▶ **DATA TO PROCESS**:
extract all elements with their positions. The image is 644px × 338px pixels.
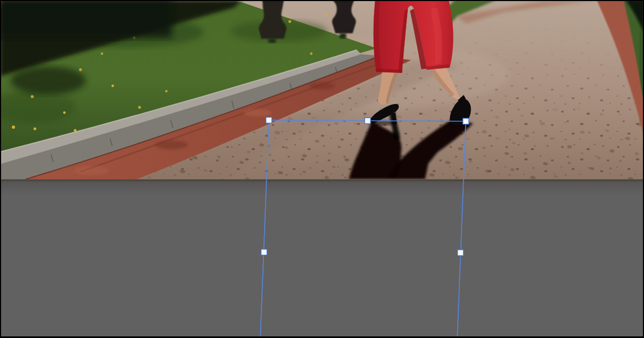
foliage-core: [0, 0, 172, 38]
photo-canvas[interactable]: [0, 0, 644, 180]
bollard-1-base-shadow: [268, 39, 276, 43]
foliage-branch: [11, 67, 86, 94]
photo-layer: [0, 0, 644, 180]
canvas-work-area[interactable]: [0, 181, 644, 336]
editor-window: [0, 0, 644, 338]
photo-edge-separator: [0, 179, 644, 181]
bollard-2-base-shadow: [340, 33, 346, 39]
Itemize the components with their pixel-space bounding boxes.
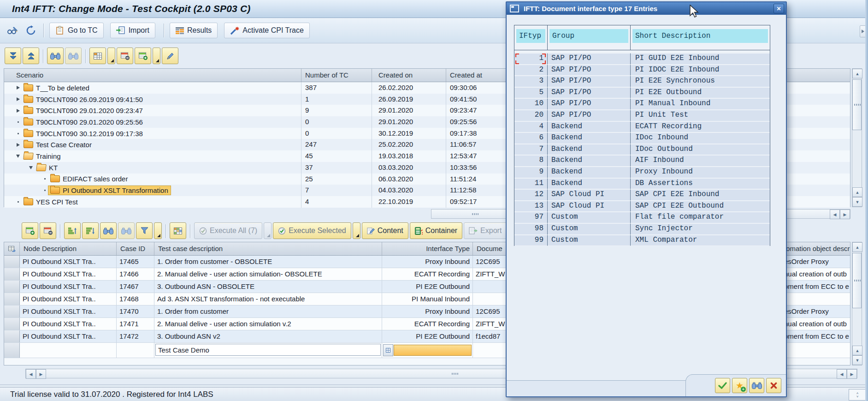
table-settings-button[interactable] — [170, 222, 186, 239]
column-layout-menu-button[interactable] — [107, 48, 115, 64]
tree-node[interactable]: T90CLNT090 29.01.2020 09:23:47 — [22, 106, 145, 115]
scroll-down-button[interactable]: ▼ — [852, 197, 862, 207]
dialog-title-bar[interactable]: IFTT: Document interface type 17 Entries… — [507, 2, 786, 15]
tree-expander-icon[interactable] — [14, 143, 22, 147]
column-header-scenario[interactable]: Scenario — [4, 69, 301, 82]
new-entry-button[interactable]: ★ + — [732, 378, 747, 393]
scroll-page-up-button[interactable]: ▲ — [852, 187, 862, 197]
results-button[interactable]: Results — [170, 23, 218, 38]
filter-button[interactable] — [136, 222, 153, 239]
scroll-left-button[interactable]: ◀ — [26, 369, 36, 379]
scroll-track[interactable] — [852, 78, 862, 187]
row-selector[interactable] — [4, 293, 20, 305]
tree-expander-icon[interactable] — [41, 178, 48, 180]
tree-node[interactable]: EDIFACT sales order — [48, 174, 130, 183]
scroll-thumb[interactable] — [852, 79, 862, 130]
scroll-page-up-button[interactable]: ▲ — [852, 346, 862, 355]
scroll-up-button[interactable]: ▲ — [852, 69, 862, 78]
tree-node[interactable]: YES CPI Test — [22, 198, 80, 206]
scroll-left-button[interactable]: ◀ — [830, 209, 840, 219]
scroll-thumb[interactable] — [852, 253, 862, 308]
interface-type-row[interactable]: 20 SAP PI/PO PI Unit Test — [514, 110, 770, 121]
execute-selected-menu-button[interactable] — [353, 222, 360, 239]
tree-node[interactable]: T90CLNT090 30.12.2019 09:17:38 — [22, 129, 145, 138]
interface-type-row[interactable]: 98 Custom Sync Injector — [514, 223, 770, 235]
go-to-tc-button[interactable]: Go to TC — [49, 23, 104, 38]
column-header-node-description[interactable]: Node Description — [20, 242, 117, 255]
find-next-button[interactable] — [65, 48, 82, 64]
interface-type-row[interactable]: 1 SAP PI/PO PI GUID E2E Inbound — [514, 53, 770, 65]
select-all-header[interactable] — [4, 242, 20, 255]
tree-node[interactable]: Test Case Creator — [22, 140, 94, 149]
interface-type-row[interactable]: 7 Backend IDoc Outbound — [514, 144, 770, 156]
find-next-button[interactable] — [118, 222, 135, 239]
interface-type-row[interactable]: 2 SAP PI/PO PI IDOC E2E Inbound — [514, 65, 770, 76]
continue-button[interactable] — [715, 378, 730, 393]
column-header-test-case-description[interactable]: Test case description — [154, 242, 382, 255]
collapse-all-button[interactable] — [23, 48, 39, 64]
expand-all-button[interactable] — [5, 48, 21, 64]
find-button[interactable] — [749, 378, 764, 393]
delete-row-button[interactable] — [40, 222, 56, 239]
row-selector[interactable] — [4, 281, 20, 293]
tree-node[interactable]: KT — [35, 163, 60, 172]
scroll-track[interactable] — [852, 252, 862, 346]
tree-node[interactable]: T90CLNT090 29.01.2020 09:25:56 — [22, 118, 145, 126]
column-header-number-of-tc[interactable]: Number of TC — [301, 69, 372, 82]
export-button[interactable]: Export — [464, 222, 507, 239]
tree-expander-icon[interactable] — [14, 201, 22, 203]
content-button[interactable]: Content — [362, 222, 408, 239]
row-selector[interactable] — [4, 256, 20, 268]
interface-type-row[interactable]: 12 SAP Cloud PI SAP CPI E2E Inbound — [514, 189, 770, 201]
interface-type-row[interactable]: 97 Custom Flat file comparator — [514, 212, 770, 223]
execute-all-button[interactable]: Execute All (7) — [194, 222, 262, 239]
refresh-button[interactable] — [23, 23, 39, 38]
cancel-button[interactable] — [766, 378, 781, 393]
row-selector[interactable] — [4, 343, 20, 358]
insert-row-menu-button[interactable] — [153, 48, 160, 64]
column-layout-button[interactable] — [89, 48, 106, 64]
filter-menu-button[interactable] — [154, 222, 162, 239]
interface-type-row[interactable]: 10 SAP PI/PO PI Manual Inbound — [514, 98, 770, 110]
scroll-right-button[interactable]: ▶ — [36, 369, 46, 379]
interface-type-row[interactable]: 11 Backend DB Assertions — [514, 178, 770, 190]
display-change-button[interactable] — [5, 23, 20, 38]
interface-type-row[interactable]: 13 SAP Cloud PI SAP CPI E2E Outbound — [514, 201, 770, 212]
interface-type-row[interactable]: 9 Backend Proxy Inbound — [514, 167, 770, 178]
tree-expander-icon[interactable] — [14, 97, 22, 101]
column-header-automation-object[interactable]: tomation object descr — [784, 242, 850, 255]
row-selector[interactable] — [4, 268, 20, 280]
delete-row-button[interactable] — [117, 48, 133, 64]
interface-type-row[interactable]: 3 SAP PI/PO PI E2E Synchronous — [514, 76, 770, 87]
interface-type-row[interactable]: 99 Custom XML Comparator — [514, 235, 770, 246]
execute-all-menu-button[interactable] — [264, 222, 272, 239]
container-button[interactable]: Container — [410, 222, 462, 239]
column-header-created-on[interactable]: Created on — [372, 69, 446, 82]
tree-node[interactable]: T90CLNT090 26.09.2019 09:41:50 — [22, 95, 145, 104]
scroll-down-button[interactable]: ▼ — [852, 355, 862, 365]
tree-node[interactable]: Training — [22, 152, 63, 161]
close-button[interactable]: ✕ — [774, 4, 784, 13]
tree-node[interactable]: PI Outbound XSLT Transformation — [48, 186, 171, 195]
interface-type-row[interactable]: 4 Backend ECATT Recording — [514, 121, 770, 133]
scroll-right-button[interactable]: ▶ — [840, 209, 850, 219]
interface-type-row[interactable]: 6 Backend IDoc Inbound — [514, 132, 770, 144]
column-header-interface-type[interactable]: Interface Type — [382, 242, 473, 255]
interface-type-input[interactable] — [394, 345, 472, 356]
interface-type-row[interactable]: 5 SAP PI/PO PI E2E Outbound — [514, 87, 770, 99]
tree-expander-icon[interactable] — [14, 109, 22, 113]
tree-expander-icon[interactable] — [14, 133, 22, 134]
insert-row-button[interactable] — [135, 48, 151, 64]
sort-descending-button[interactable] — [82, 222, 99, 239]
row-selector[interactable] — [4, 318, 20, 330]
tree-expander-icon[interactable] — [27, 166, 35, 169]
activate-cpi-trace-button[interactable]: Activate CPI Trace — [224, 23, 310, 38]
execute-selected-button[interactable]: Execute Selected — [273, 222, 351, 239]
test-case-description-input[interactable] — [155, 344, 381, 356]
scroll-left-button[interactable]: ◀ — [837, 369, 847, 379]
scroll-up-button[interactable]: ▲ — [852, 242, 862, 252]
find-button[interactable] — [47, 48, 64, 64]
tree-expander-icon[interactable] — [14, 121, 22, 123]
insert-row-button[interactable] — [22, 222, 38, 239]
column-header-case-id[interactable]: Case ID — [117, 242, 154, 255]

▶ **TASK STATEMENT**: Gather each line of the records holding the string "canvas".

▶ **WRITTEN SOLUTION**:
photo-canvas[interactable]: [0, 0, 644, 180]
canvas-work-area[interactable]: [0, 181, 644, 336]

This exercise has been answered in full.